Giuliani as Republican presidential nominee is the ultimate test for the appeal of a conservative third party. Giuliani differs from the Republican base on at least four issues that are among the reasons many conservatives got involved in politics in the first place. If a conservative third party can't make a strong showing against him, when can it? Maybe in a race between Arlen Specter and Evan Bayh, with a liberal Republican and nonscary Democrat?
The recent performance of conservative third parties isn't good. George Wallace took 13.5 percent of the vote in 1968, but that number is padded by blue-collar statists, economic populists, and generic racists who don't fit any reasonable definition of Goldwater conservatism. John Schmitz ran a more identifiably conservative campaign in 1972 and won a million votes -- even that was just 1.4 percent of total ballots cast and probably padded by nonconservative former Wallace voters.
Since then, it has been nowhere but down. Ron Paul as a Libertarian and Pat Buchanan as the Reform Party nominee both languished in the 400,000-vote range (Buchanan won 3 million votes in the Republican primaries just four years earlier). And they are the biggest names on the right to have given the third-party route a try.

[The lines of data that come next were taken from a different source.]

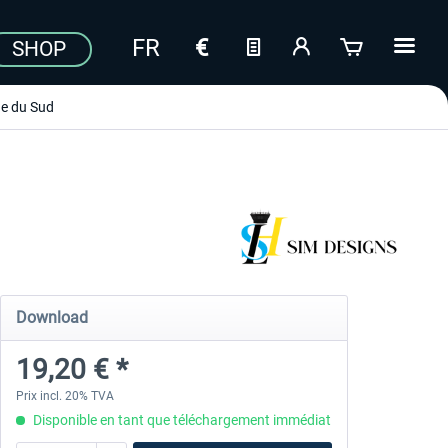
SHOP
e du Sud
Download
19,20 € *
Prix incl. 20% TVA
Disponible en tant que téléchargement immédiat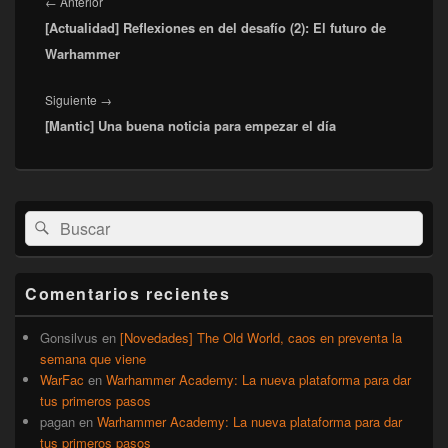
de
Entrada
←
Anterior
entradas
[Actualidad] Reflexiones en del desafío (2): El futuro de
anterior:
Warhammer
Entrada
Siguiente
→
[Mantic] Una buena noticia para empezar el día
siguiente:
El
Buscar
Buscar
área
por:
de
widget
barra
Comentarios recientes
lateral
primaria
Gonsilvus
en
[Novedades] The Old World, caos en preventa la
semana que viene
WarFac
en
Warhammer Academy: La nueva plataforma para dar
tus primeros pasos
pagan
en
Warhammer Academy: La nueva plataforma para dar
tus primeros pasos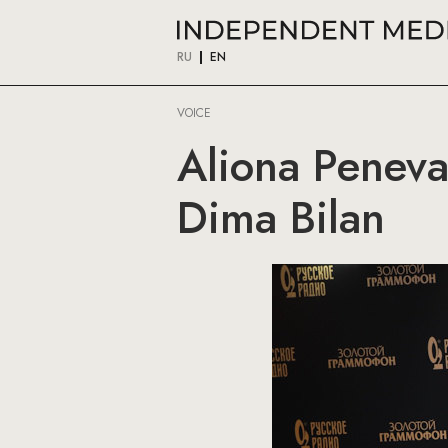
RU
EN
VOICE
Aliona Penev
Dima Bilan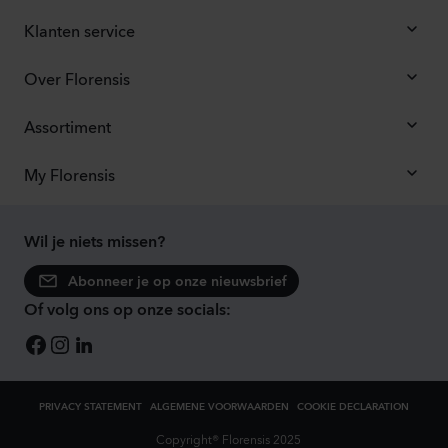
Klanten service
Over Florensis
Assortiment
My Florensis
Wil je niets missen?
Abonneer je op onze nieuwsbrief
Of volg ons op onze socials:
PRIVACY STATEMENT
ALGEMENE VOORWAARDEN
COOKIE DECLARATION
Copyright® Florensis 2025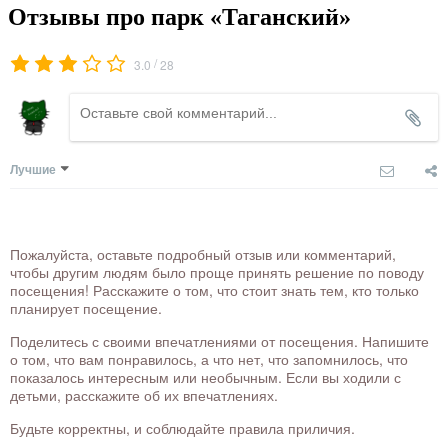
Отзывы про парк «Таганский»
/
3.0
28
Лучшие
Пожалуйста, оставьте подробный отзыв или комментарий,
чтобы другим людям было проще принять решение по поводу
посещения! Расскажите о том, что стоит знать тем, кто только
планирует посещение.
Поделитесь с своими впечатлениями от посещения. Напишите
о том, что вам понравилось, а что нет, что запомнилось, что
показалось интересным или необычным. Если вы ходили с
детьми, расскажите об их впечатлениях.
Будьте корректны, и соблюдайте правила приличия.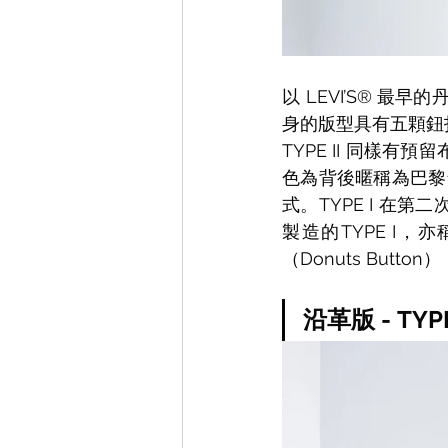
以 LEVI’S® 最早
身的版型具有五顆鈕
TYPE II 同樣
色為背後暱稱為巴黎
式。TYPE I 
製造的TYPE I，
（Donuts But
沿革版 - TY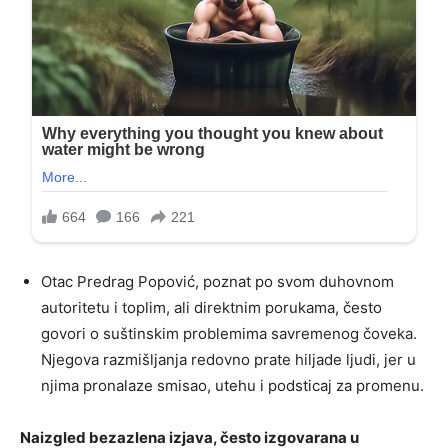
Otac Predrag Popović, poznat po svom duhovnom
autoritetu i toplim, ali direktnim porukama, često
govori o suštinskim problemima savremenog čoveka.
Njegova razmišljanja redovno prate hiljade ljudi, jer u
njima pronalaze smisao, utehu i podsticaj za promenu.
Naizgled bezazlena izjava, često izgovarana u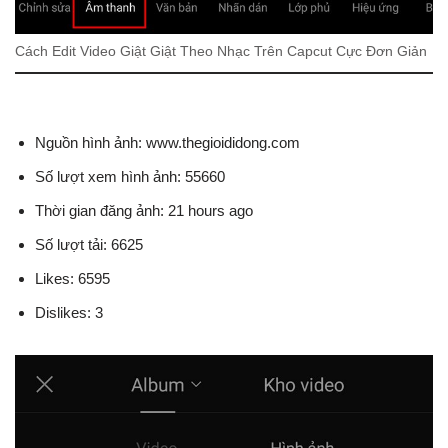
Cách Edit Video Giật Giật Theo Nhạc Trên Capcut Cực Đơn Giản
Nguồn hình ảnh: www.thegioididong.com
Số lượt xem hình ảnh: 55660
Thời gian đăng ảnh: 21 hours ago
Số lượt tải: 6625
Likes: 6595
Dislikes: 3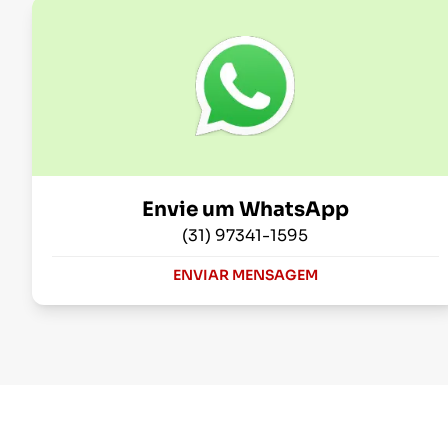
Envie um WhatsApp
(31) 97341-1595
ENVIAR MENSAGEM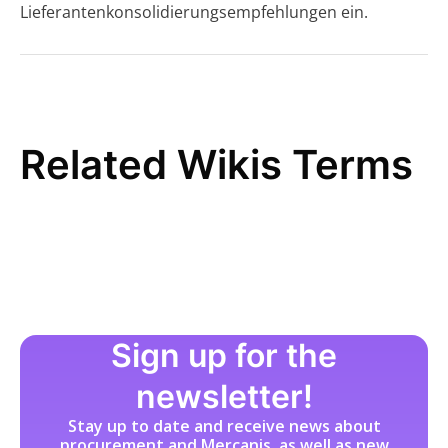
Lieferantenkonsolidierungsempfehlungen ein.
Related Wikis Terms
Sign up for the
newsletter!
Stay up to date and receive news about
procurement and Mercanis, as well as new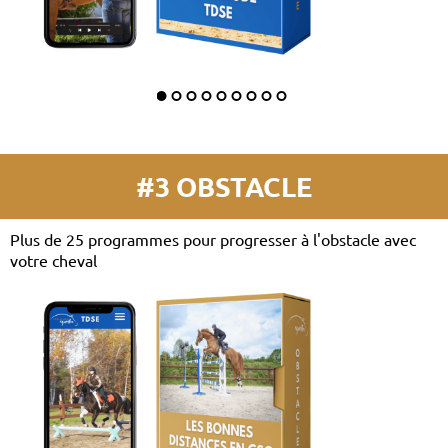
#3 OBSTACLE
Plus de 25 programmes pour progresser à l'obstacle avec
votre cheval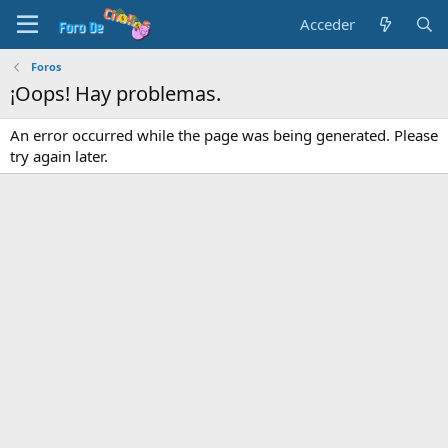
Acceder
Foros
¡Oops! Hay problemas.
An error occurred while the page was being generated. Please
try again later.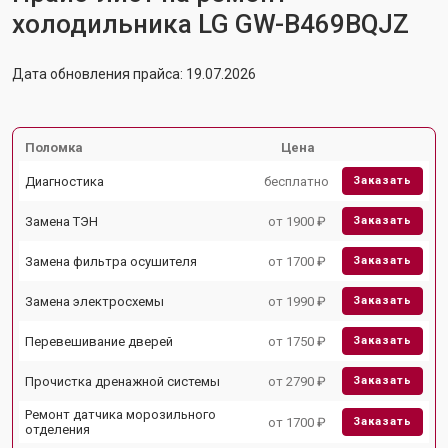
холодильника LG GW-B469BQJZ
Дата обновления прайса: 19.07.2026
Поломка
Цена
Диагностика
бесплатно
Заказать
Замена ТЭН
от 1900 ₽
Заказать
Замена фильтра осушителя
от 1700 ₽
Заказать
Замена электросхемы
от 1990 ₽
Заказать
Перевешивание дверей
от 1750 ₽
Заказать
Прочистка дренажной системы
от 2790 ₽
Заказать
Ремонт датчика морозильного
от 1700 ₽
Заказать
отделения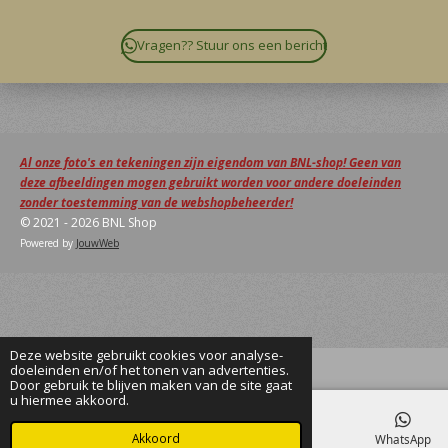
Vragen?? Stuur ons een bericht
Al onze foto's en tekeningen zijn eigendom van BNL-shop! Geen van
deze afbeeldingen mogen gebruikt worden voor andere doeleinden
zonder toestemming van de webshopbeheerder!
© 2021 - 2026 BNL Shop
Powered by
JouwWeb
Deze website gebruikt cookies voor analyse-
doeleinden en/of het tonen van advertenties.
Door gebruik te blijven maken van de site gaat
u hiermee akkoord.
Akkoord
E-mailadres
Facebook
WhatsApp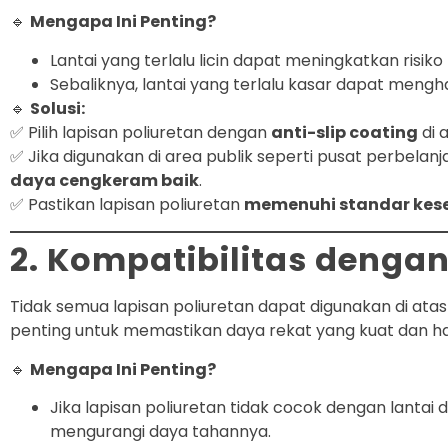
🔹
Mengapa Ini Penting?
Lantai yang terlalu licin dapat meningkatkan risiko 
Sebaliknya, lantai yang terlalu kasar dapat men
🔹
Solusi:
✅ Pilih lapisan poliuretan dengan
anti-slip coating
di 
✅ Jika digunakan di area publik seperti pusat perbelanj
daya cengkeram baik
.
✅ Pastikan lapisan poliuretan
memenuhi standar kese
2. Kompatibilitas deng
Tidak semua lapisan poliuretan dapat digunakan di atas 
penting untuk memastikan daya rekat yang kuat dan ha
🔹
Mengapa Ini Penting?
Jika lapisan poliuretan tidak cocok dengan lantai d
mengurangi daya tahannya.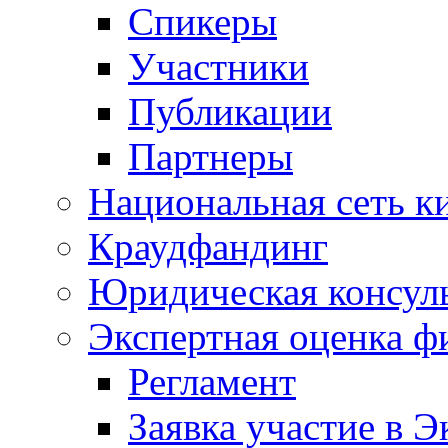
Спикеры
Участники
Публикации
Партнеры
Национальная сеть к
Краудфандинг
Юридическая консул
Экспертная оценка ф
Регламент
Заявка участие в Э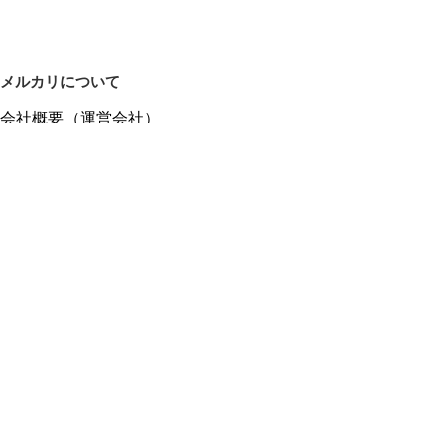
メルカリについて
会社概要（運営会社）
採用情報
プレスリリース
公式ブログ
プレスキット
メルカリUS
メルカリShops
m department（エムデパ）
ヘルプ
ヘルプセンター（ガイド・お問い合わせ）
メルカリShopsでショップを開設する
メルカリShops ショップ管理画面にログイン
メルカリShops出店者向けガイド
お問い合わせ一覧
フリーワードから商品をさがす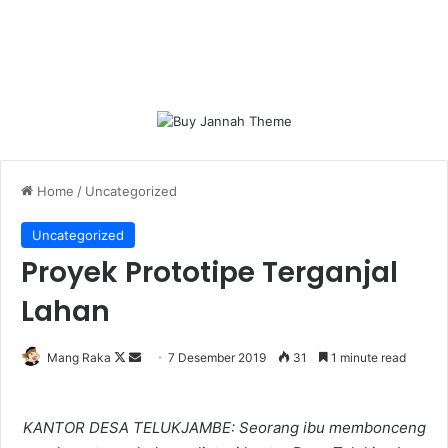
Home
/
Uncategorized
Uncategorized
Proyek Prototipe Terganjal
Lahan
Follow
Send
Mang Raka
7 Desember 2019
31
1 minute read
on
an
X
email
KANTOR DESA TELUKJAMBE: Seorang ibu membonceng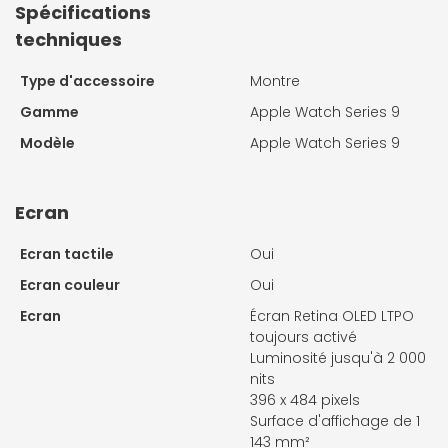
Spécifications
techniques
Type d'accessoire
Montre
Gamme
Apple Watch Series 9
Modèle
Apple Watch Series 9
Ecran
Ecran tactile
Oui
Ecran couleur
Oui
Ecran
Écran Retina OLED LTPO
toujours activé
Luminosité jusqu'à 2 000
nits
396 x 484 pixels
Surface d'affichage de 1
143 mm²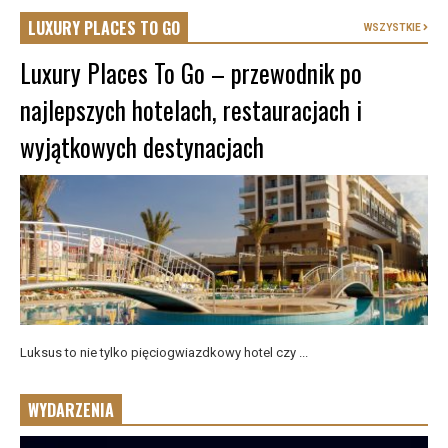
LUXURY PLACES TO GO
WSZYSTKIE
Luxury Places To Go – przewodnik po
najlepszych hotelach, restauracjach i
wyjątkowych destynacjach
Luksus to nie tylko pięciogwiazdkowy hotel czy ...
WYDARZENIA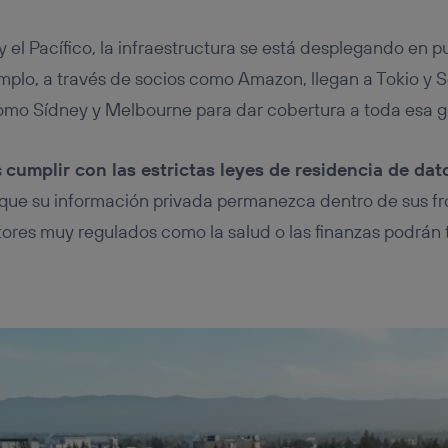
y el Pacífico, la infraestructura se está desplegando en 
emplo, a través de socios como Amazon, llegan a Tokio y 
omo Sídney y Melbourne para dar cobertura a toda esa g
s
cumplir con las estrictas leyes de residencia de dat
que su información privada permanezca dentro de sus fro
tores muy regulados como la salud o las finanzas podrán t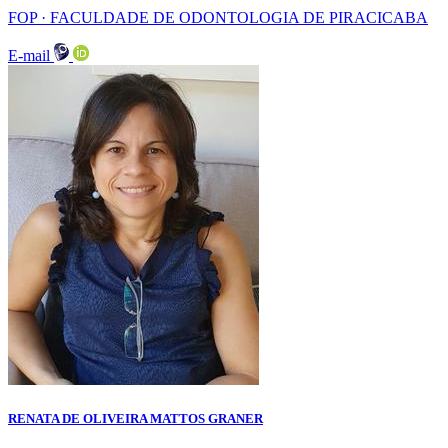
FOP · FACULDADE DE ODONTOLOGIA DE PIRACICABA
E-mail
RENATA DE OLIVEIRA MATTOS GRANER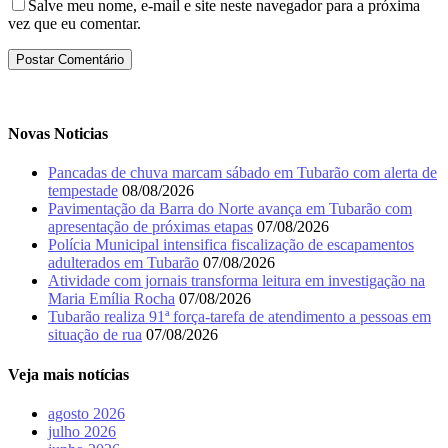
Salve meu nome, e-mail e site neste navegador para a próxima
vez que eu comentar.
Novas Noticias
Pancadas de chuva marcam sábado em Tubarão com alerta de
tempestade
08/08/2026
Pavimentação da Barra do Norte avança em Tubarão com
apresentação de próximas etapas
07/08/2026
Polícia Municipal intensifica fiscalização de escapamentos
adulterados em Tubarão
07/08/2026
Atividade com jornais transforma leitura em investigação na
Maria Emília Rocha
07/08/2026
Tubarão realiza 91ª força-tarefa de atendimento a pessoas em
situação de rua
07/08/2026
Veja mais notícias
agosto 2026
julho 2026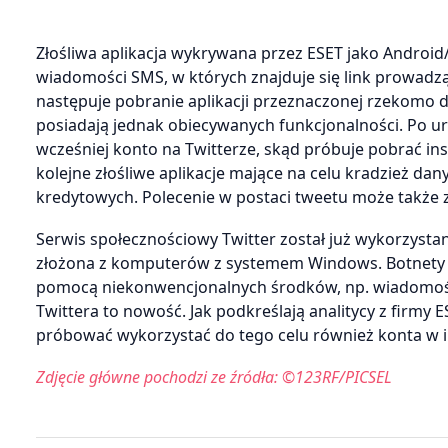
Złośliwa aplikacja wykrywana przez ESET jako Androi
wiadomości SMS, w których znajduje się link prowadz
następuje pobranie aplikacji przeznaczonej rzekomo d
posiadają jednak obiecywanych funkcjonalności. Po u
wcześniej konto na Twitterze, skąd próbuje pobrać in
kolejne złośliwe aplikacje mające na celu kradzież 
kredytowych. Polecenie w postaci tweetu może także 
Serwis społecznościowy Twitter został już wykorzystan
złożona z komputerów z systemem Windows. Botnety z
pomocą niekonwencjonalnych środków, np. wiadomośc
Twittera to nowość. Jak podkreślają analitycy z firmy 
próbować wykorzystać do tego celu również konta w i
Zdjęcie główne pochodzi ze źródła: ©123RF/PICSEL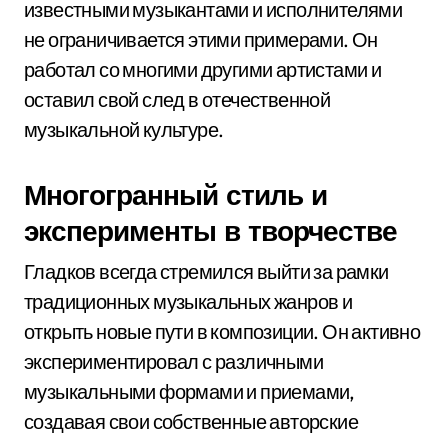
известными музыкантами и исполнителями
не ограничивается этими примерами. Он
работал со многими другими артистами и
оставил свой след в отечественной
музыкальной культуре.
Многогранный стиль и
эксперименты в творчестве
Гладков всегда стремился выйти за рамки
традиционных музыкальных жанров и
открыть новые пути в композиции. Он активно
экспериментировал с различными
музыкальными формами и приемами,
создавая свои собственные авторские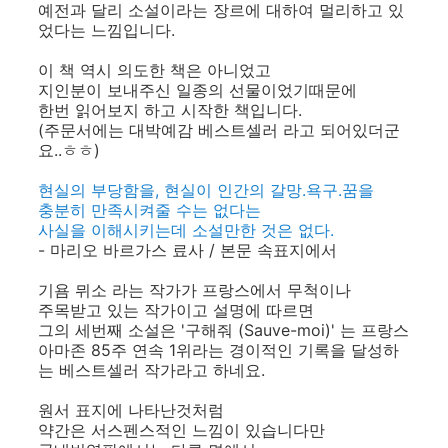
예전과 달리 소설이라는 장르에 대하여 멀리하고 있
었다는 느낌입니다.
이 책 역시 의도한 책은 아니었고
지인분이 보내주신 일종의 선물이었기때문에
한번 읽어보지 하고 시작한 책입니다.
(주문서에는 대박예감 베스트셀러 라고 되어있더군
요..ㅎㅎ)
현실의 부당함을, 현실이 인간의 갈망.욕구.꿈을
충분히 만족시켜줄 수는 없다는
사실을 이해시키는데 소설만한 것은 없다.
- 마리오 바르가스 료사 / 본문 속표지에서
기욤 뮈소 라는 작가가 프랑스에서 무척이나
주목받고 있는 작가이고 설명에 따르면
그의 세번째 소설은 '구해줘 (Sauve-moi)' 는 프랑스
아마존 85주 연속 1위라는 경이적인 기록을 달성하
는 베스트셀러 작가라고 하네요.
원서 표지에 나타난것처럼
약간은 서스펜스적인 느낌이 있습니다만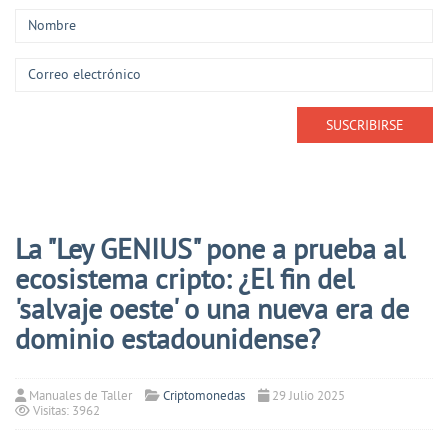
La "Ley GENIUS" pone a prueba al
ecosistema cripto: ¿El fin del
'salvaje oeste' o una nueva era de
dominio estadounidense?
Manuales de Taller
Criptomonedas
29 Julio 2025
Visitas: 3962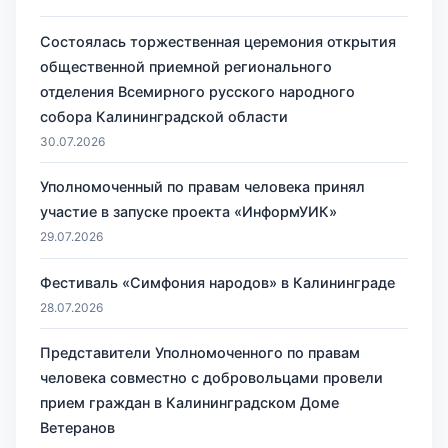
Состоялась торжественная церемония открытия
общественной приемной регионального
отделения Всемирного русского народного
собора Калининградской области
30.07.2026
Уполномоченный по правам человека принял
участие в запуске проекта «ИнформУИК»
29.07.2026
Фестиваль «Симфония народов» в Калининграде
28.07.2026
Представители Уполномоченного по правам
человека совместно с добровольцами провели
прием граждан в Калининградском Доме
Ветеранов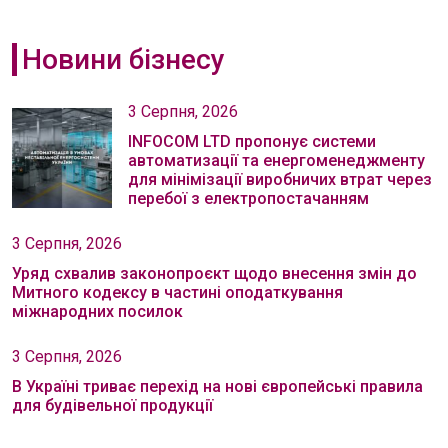
Новини бізнесу
3 Серпня, 2026
INFOCOM LTD пропонує системи
автоматизації та енергоменеджменту
для мінімізації виробничих втрат через
перебої з електропостачанням
3 Серпня, 2026
Уряд схвалив законопроєкт щодо внесення змін до
Митного кодексу в частині оподаткування
міжнародних посилок
3 Серпня, 2026
В Україні триває перехід на нові європейські правила
для будівельної продукції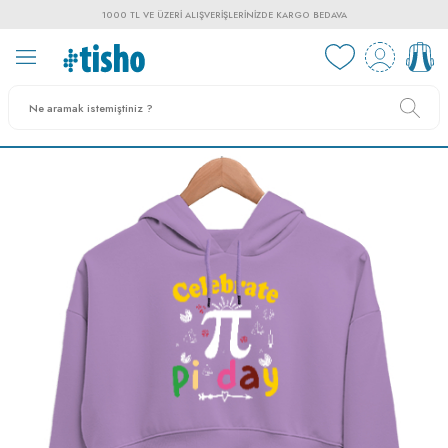
1000 TL VE ÜZERI ALIŞVERIŞLERINIZDE KARGO BEDAVA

Most other disgruntled conservatives have spurned entreaties to run as third-party candidates like Barry Goldwater and Ronald Reagan did before them.
The Constitution Party has never cracked 200,000 votes or attracted a big-name conservative to its ticket (not for lack of trying). Most other conservative third parties are even smaller; some are even nuttier.
It is easy to see how a pro-life, pro-gun, immigration-restrictionist voter who opposes government recognition of homosexual relationships would want an alternative to Giuliani. But it is less easy to see either the Republican presidential field or a conservative third party offering her a viable one.